Data excerpts
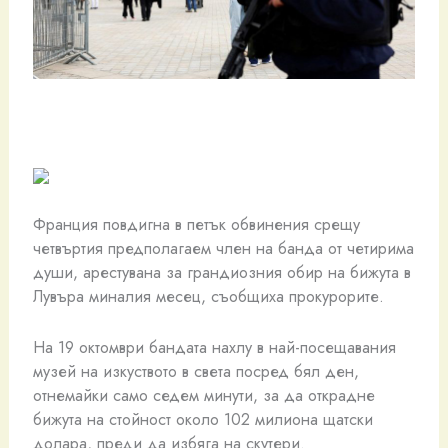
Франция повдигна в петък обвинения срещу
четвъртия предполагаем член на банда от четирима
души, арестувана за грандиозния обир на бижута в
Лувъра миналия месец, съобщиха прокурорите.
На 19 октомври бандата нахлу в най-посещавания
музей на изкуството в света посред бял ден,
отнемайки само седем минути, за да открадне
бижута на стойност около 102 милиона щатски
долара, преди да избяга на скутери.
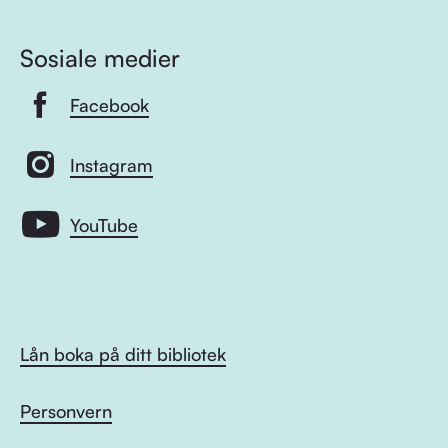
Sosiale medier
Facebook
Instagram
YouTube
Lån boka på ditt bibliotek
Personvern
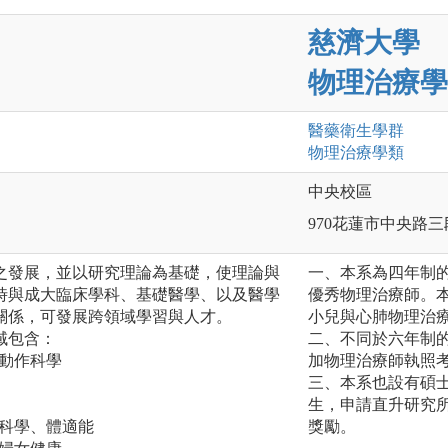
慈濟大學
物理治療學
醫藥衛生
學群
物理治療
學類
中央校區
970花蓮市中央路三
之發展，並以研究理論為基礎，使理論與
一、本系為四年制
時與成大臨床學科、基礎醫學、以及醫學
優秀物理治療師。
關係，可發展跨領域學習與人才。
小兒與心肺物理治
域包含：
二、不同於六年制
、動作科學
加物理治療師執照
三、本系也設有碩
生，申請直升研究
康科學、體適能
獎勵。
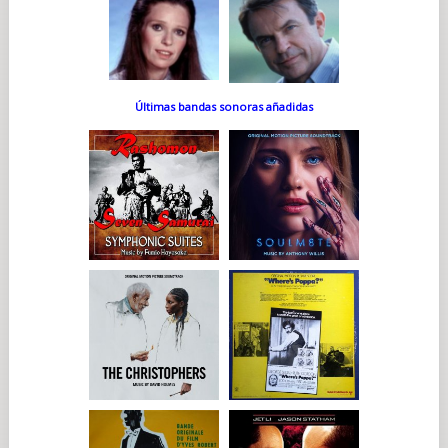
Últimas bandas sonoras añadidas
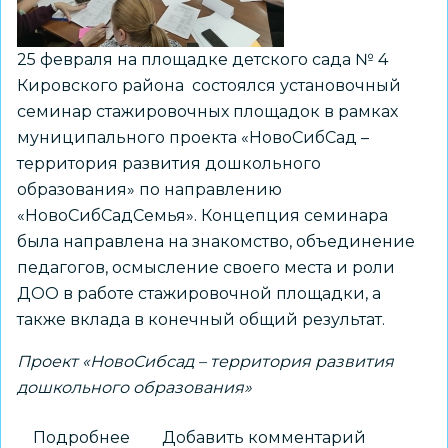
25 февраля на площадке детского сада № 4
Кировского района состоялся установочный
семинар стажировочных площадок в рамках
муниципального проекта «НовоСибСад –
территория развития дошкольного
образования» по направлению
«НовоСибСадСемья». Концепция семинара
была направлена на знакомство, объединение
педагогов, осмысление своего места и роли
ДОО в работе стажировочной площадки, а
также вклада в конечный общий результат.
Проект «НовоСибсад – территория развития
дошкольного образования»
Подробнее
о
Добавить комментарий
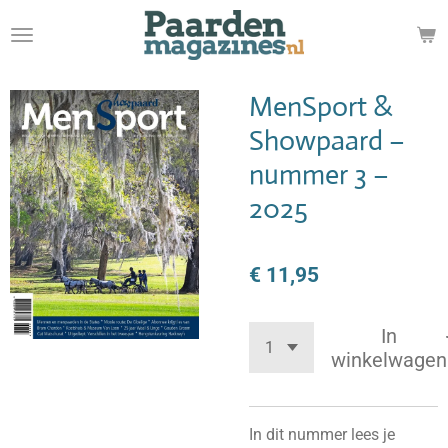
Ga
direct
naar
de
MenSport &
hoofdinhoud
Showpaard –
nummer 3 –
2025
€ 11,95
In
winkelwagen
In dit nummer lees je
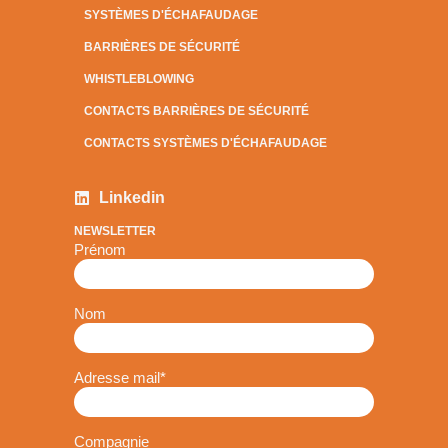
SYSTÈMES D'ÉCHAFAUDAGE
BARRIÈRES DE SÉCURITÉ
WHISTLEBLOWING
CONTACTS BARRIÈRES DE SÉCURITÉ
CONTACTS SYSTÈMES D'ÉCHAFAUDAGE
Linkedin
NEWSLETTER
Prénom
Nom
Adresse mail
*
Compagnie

## Task description
In the data above, start at the line that has "семинар стажировочных площадок в рамках", stop after the line that has "ДОО в работе стажировочной площадки, а", and print every line in between exactly as it stands.

## Answer to this problem
семинар стажировочных площадок в рамках
муниципального проекта «НовоСибСад –
территория развития дошкольного
образования» по направлению
«НовоСибСадСемья». Концепция семинара
была направлена на знакомство, объединение
педагогов, осмысление своего места и роли
ДОО в работе стажировочной площадки, а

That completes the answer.